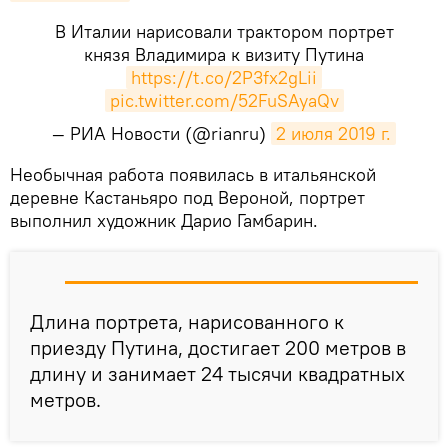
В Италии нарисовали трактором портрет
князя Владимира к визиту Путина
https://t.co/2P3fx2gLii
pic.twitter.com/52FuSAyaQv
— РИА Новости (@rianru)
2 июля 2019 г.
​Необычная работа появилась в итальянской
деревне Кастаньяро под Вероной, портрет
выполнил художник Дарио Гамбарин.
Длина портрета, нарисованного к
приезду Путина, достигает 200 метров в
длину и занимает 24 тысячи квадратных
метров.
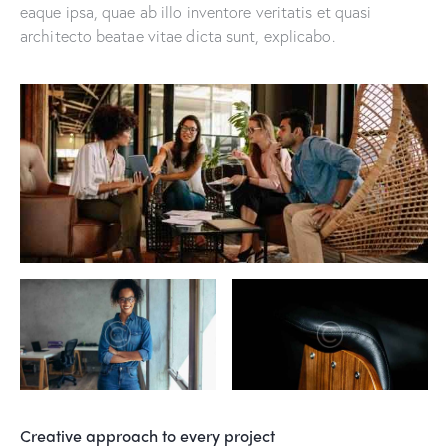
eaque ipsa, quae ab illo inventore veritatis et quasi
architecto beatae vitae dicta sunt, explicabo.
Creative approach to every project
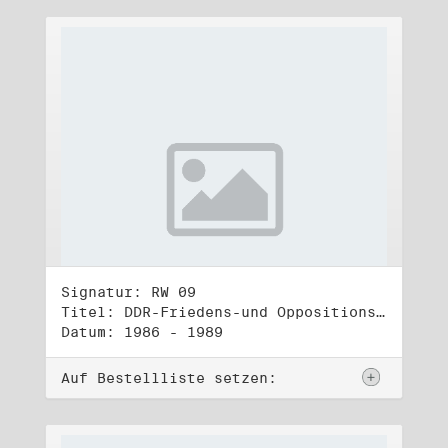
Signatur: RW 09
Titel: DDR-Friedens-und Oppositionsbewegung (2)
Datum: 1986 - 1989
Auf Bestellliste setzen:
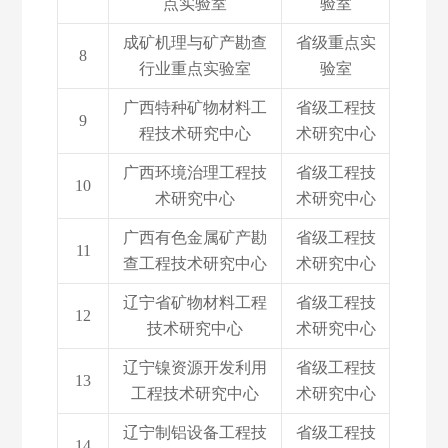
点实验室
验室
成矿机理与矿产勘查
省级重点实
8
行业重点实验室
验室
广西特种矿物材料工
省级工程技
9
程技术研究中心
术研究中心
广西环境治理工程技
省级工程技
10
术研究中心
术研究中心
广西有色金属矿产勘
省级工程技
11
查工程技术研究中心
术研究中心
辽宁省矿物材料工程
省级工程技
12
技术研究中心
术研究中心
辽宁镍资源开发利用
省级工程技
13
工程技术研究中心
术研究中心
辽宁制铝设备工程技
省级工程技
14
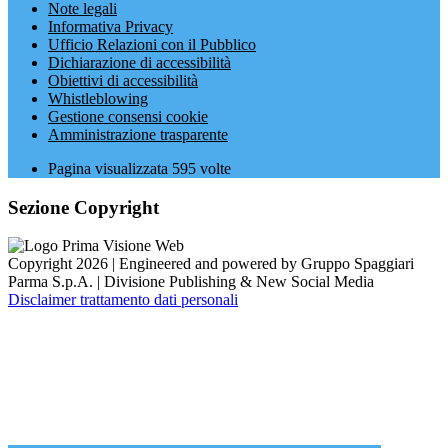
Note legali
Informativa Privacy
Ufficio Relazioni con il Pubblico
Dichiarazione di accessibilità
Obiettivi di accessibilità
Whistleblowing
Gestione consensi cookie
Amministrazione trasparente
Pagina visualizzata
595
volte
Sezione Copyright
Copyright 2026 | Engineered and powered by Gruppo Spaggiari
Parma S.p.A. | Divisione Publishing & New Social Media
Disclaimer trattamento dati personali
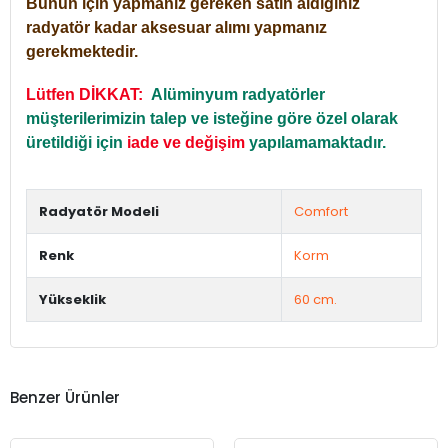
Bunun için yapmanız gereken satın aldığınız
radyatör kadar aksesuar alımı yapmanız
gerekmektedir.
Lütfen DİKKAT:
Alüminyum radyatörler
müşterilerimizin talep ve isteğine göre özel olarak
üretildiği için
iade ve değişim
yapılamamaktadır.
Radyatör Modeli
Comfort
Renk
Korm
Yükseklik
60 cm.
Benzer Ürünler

____

• **WHAT THE TASK ASKS**: Whenever a line of the material above contains the string "yapmanız", copy that line out.

• **EXERCISE RESULT**:
Bunun için yapmanız gereken satın aldığınız
radyatör kadar aksesuar alımı yapmanız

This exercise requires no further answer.